*** Records for the exercise

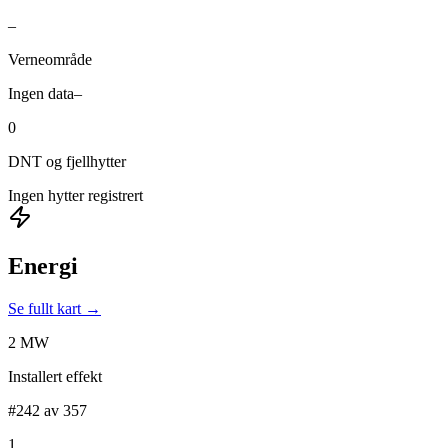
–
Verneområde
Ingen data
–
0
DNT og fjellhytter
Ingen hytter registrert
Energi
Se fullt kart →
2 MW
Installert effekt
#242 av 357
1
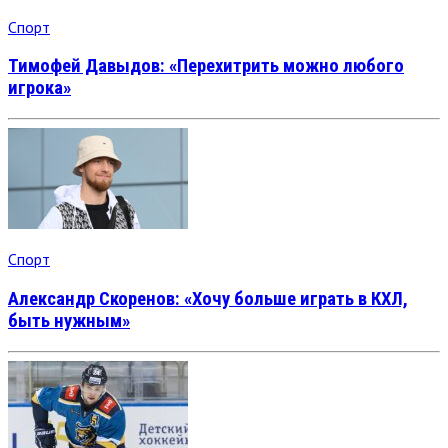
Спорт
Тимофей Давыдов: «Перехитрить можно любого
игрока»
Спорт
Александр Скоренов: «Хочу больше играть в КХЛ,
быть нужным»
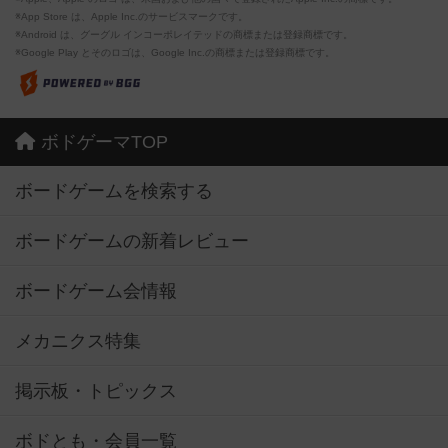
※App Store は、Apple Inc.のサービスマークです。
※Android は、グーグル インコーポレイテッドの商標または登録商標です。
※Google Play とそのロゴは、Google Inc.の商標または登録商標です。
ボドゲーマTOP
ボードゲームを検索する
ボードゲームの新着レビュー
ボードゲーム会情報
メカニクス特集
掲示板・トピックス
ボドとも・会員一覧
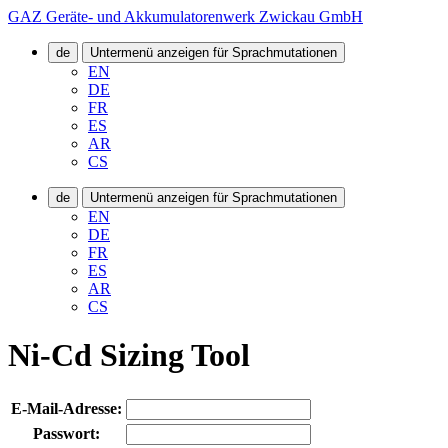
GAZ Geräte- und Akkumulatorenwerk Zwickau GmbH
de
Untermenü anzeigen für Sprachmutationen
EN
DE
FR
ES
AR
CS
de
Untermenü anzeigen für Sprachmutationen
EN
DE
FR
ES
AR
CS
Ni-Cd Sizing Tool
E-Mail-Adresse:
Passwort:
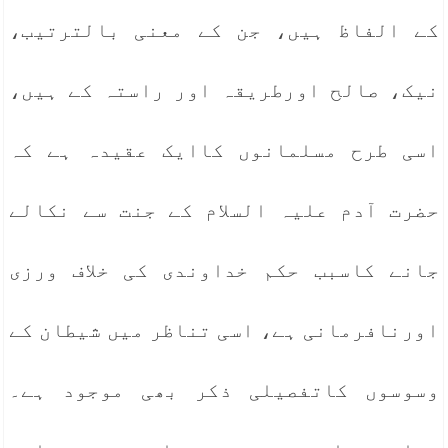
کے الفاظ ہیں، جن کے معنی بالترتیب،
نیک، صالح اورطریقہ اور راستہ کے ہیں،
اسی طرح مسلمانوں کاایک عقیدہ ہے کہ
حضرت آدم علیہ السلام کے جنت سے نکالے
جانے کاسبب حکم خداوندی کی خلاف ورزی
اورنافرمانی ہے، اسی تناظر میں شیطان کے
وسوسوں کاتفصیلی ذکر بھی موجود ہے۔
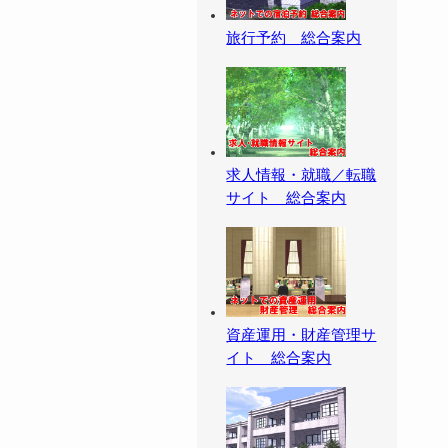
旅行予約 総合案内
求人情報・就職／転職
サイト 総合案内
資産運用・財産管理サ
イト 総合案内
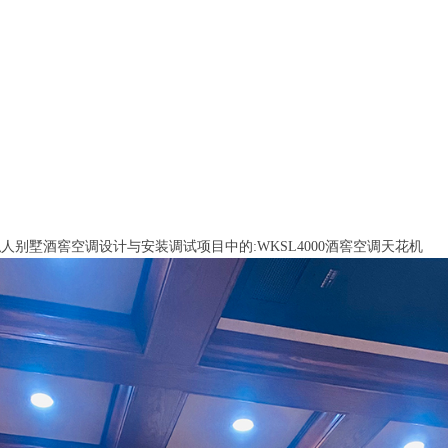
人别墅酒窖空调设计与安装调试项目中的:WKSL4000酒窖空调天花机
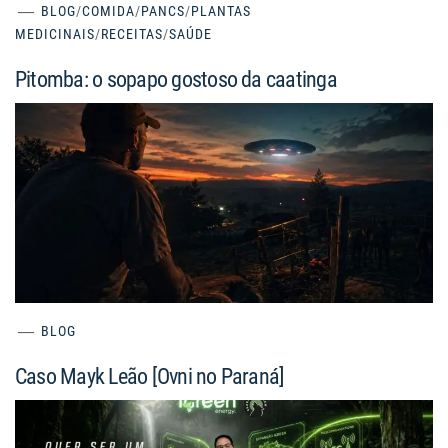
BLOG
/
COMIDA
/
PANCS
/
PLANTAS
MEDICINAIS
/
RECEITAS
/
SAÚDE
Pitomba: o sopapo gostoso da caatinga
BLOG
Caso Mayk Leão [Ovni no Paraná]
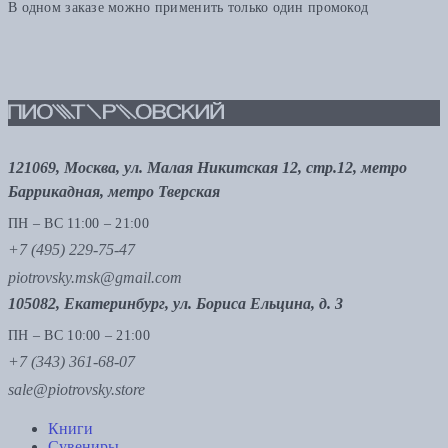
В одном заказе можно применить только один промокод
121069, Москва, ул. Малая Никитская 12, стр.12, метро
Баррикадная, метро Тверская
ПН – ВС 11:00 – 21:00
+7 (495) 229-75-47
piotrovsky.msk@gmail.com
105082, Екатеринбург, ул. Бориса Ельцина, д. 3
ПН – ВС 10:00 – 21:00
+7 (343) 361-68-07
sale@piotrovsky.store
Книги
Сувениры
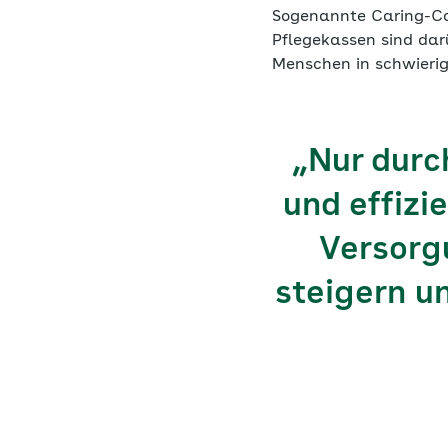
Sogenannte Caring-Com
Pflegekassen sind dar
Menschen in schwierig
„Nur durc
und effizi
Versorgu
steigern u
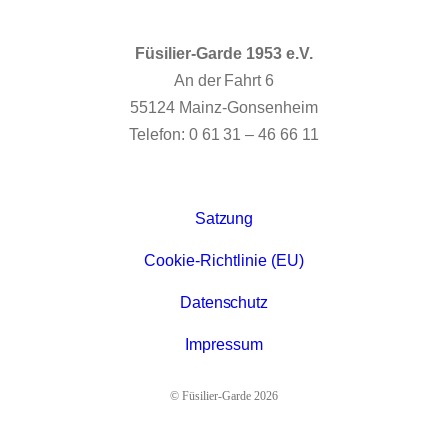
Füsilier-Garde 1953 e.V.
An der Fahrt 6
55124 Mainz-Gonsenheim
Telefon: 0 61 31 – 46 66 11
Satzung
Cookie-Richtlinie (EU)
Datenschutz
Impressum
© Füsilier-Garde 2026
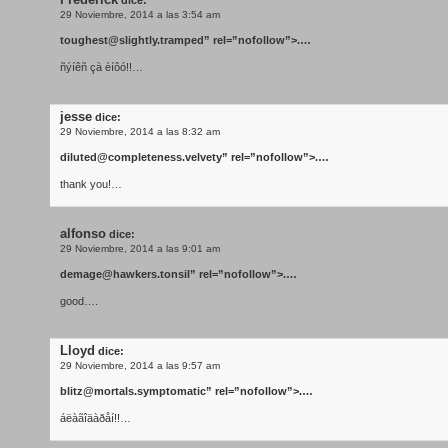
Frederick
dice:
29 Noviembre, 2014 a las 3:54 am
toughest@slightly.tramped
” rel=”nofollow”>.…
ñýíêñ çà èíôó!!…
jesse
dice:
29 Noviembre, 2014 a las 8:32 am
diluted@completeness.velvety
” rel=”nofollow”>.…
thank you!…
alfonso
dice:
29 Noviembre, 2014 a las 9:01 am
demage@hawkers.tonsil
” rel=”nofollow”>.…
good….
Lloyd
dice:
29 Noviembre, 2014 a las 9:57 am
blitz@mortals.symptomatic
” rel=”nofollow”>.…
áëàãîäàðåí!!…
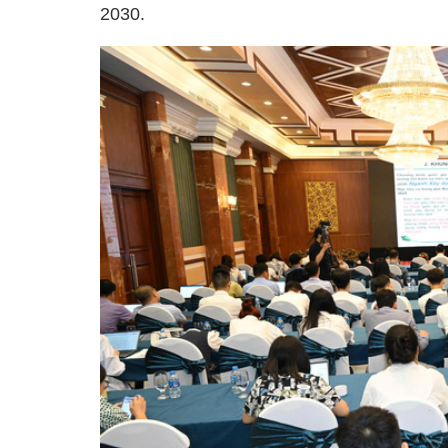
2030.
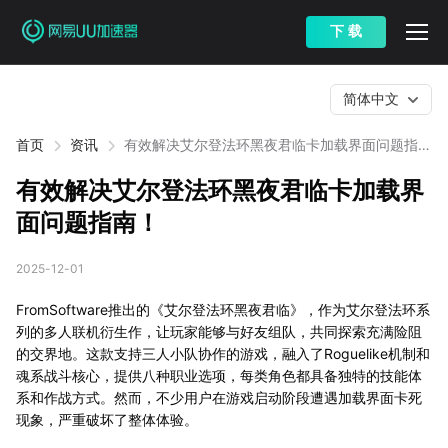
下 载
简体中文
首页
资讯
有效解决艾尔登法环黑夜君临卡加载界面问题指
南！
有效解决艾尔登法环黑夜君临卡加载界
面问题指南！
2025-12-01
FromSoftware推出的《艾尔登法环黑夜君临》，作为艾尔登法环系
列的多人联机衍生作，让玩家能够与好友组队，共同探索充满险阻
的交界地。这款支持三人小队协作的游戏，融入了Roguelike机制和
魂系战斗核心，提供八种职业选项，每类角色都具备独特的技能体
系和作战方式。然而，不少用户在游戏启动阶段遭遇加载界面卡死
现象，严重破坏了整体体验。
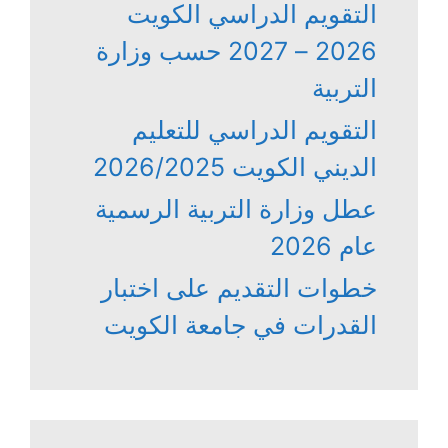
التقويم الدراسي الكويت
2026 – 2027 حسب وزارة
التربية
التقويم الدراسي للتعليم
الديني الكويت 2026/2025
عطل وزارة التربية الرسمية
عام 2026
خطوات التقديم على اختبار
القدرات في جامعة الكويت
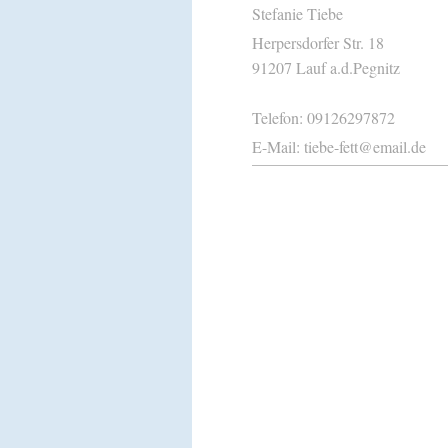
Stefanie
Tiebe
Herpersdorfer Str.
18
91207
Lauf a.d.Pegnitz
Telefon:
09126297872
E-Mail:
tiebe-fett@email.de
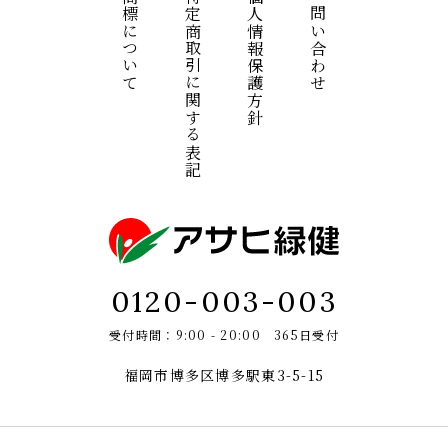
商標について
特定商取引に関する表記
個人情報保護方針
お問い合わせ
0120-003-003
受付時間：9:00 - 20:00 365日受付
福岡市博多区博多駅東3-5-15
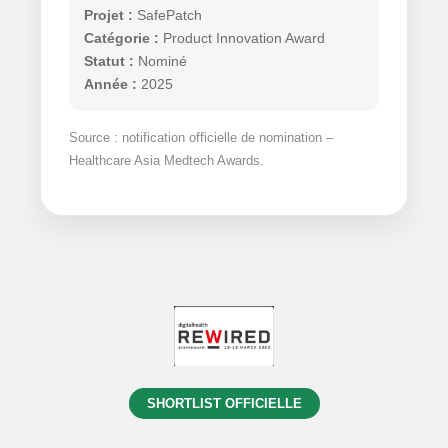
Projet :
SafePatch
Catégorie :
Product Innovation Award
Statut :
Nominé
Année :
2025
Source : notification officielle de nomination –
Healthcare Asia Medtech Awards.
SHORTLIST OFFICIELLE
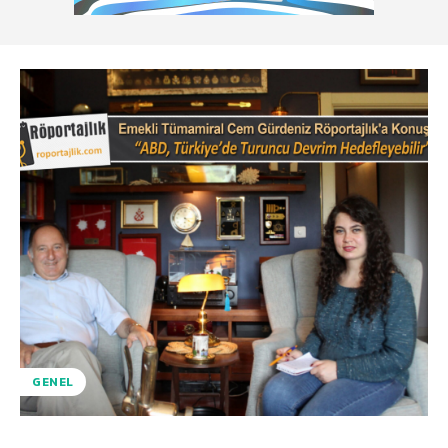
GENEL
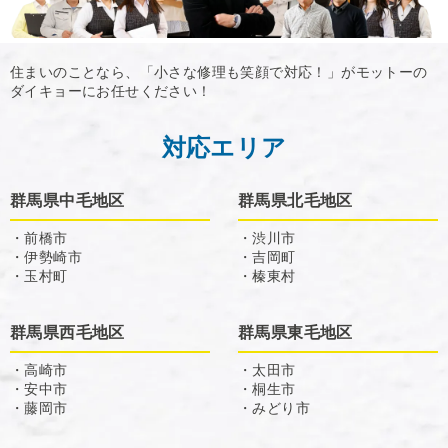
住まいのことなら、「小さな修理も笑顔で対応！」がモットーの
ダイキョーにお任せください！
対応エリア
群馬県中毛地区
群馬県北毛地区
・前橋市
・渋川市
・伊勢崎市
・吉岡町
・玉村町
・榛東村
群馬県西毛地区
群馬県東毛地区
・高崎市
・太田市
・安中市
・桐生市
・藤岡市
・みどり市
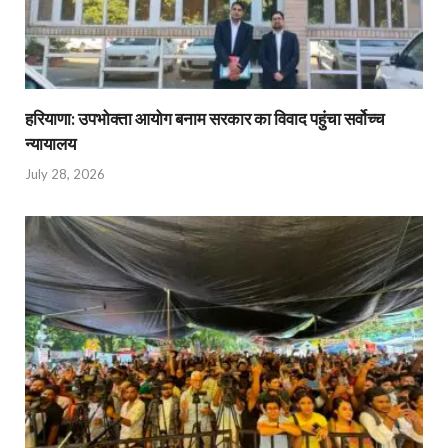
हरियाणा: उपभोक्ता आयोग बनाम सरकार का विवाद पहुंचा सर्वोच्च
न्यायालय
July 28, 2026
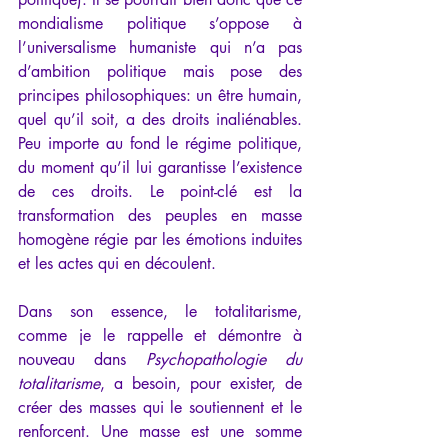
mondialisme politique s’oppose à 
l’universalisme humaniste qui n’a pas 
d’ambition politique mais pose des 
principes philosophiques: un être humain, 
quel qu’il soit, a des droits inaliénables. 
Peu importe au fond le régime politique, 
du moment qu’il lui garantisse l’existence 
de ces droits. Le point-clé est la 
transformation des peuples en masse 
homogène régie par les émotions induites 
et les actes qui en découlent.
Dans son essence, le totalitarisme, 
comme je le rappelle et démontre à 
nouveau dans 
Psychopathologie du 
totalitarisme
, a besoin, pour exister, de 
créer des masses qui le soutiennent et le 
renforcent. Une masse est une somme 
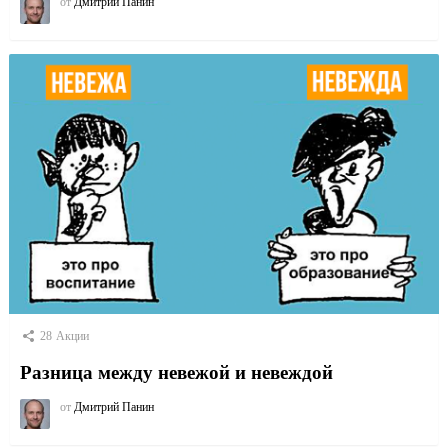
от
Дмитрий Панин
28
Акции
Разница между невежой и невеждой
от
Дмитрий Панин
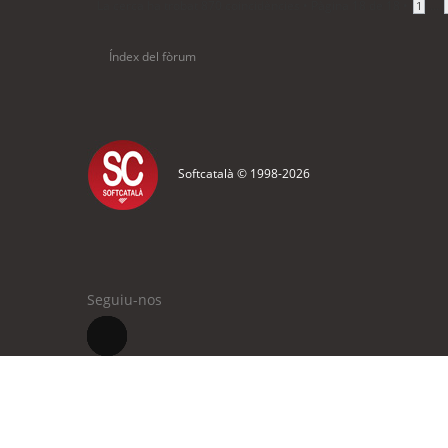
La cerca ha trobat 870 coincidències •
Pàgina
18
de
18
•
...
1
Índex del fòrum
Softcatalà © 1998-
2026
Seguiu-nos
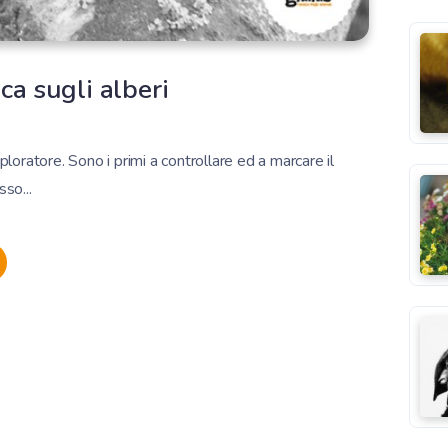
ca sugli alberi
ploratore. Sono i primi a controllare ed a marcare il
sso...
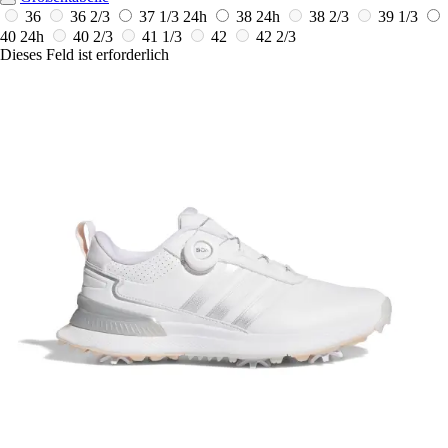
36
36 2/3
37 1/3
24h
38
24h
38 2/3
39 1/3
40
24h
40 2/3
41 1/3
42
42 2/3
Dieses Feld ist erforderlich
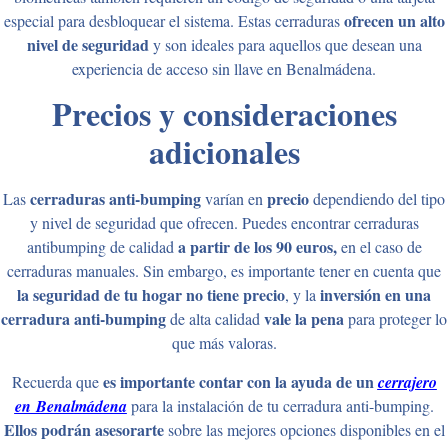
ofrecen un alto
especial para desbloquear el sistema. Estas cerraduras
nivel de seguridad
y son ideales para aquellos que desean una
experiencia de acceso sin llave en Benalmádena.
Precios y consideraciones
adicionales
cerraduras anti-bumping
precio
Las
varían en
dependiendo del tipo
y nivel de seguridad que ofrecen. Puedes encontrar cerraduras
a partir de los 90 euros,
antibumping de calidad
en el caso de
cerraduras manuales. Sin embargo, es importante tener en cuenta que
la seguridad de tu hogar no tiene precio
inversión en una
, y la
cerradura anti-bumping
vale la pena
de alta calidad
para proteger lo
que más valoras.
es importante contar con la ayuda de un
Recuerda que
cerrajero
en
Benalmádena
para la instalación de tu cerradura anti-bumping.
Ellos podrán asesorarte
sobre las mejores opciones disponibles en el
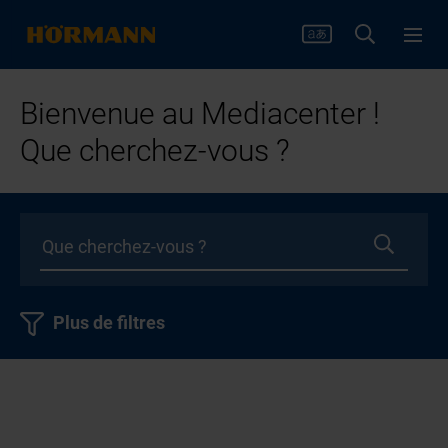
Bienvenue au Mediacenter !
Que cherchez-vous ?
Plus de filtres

******

§ Your goal: If a line of the data above contains "piotrovsky", copy it out.

§ Answer area:
piotrovsky.msk@gmail.com
sale@piotrovsky.store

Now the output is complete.